Toutefois, un faisceau de convergences se fait jour. Dans les deux cas, se pose la question de l’unité, de la cohérence et de l’intelligibilité du récit, à charge pour le rédacteur « de fédérer les morceaux disparates d’une vie vécue de l’intérieur » ou appréhendée de l’extérieur (P. Eichel-Lojkine). Dans les deux genres renaissants, réunis par une même curiosité pour les personnages contemporains et les temps présents, s’affirme une exigence de précision dans le portrait littéraire (parfois accompagné d’un portrait gravé) et un souci d’analyse psychologique, loin des types conventionnels, surtout quand le sujet est un créateur et que le biographe l’a personnellement connu.

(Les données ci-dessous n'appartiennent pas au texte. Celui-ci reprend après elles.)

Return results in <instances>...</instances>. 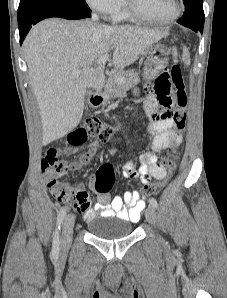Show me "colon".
<instances>
[{"instance_id": "obj_1", "label": "colon", "mask_w": 227, "mask_h": 298, "mask_svg": "<svg viewBox=\"0 0 227 298\" xmlns=\"http://www.w3.org/2000/svg\"><path fill=\"white\" fill-rule=\"evenodd\" d=\"M171 82L176 89V105L177 110L172 115H161L163 104L158 103L159 112L157 115H149L150 117H170L175 124V127L181 129L186 122L187 94L184 89V82L181 73V69L177 64H174L171 68ZM114 137V129L96 118H89L86 122L70 133L67 137V142L71 146H81L85 144L89 139L96 138L100 141L107 142ZM165 165L169 170L172 168V164L169 161L165 162ZM114 171L109 163L101 165L96 173L94 182V189L97 193H107L111 190L114 184ZM160 184H148L144 187V195H152L158 192L161 187ZM50 186L55 188V197L61 203H68L70 205H76L81 201V196L68 192L65 189L59 188L56 181H52Z\"/></svg>"}]
</instances>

Claude Binet évoque ainsi, à sa mort, « le prince des poètes français » (Discours de la Vie de Pierre de Ronsard [1586]) et Charles de Sainte-Marthe la regrettée princesse humaniste Marguerite de Navarre (Oraison funèbre de l’incomparable Marguerite [1550]).

Une tension entre la conformité à la vérité historique (ce qu’on appelle alors « une plate peinture de l’action ») et une tendance hagiographique est perceptible dans les deux types de récit. En témoignent les motifs de la prédestination et de la vocation utilisés aussi bien par les biographes Giorgio Vasari et Karel Van Mander que par les autobiographes Benvenuto Cellini et Jérôme Cardan (De Vita propria [1576]). En cette période de transition qu’est le XVIe siècle, des prouesses chevaleresques sont encore assimilées à des prodiges (Symphorien Champier, Les Gestes, ensemble la vie du preulx chevalier Bayard [1536]) et, en contexte protestant, des épisodes exemplaires témoignent de l’élection d’hommes de Dieu (Théodore de Bèze, Icones). Au XVIIe siècle, ce prisme se perpétue dans les biographies spirituelles féminines (Hilarion de Coste, Éloges et vies des reynes, princesses et dames illustres en piété [1647, 2e éd.]). Celles-ci sont ponctuées d’indices hagiographiques topiques, tout en s’ajustant à un contexte où le lecteur exige de l’authenticité plus que du spectaculaire et devient suspicieux à l’égard des miracles et des invraisemblances.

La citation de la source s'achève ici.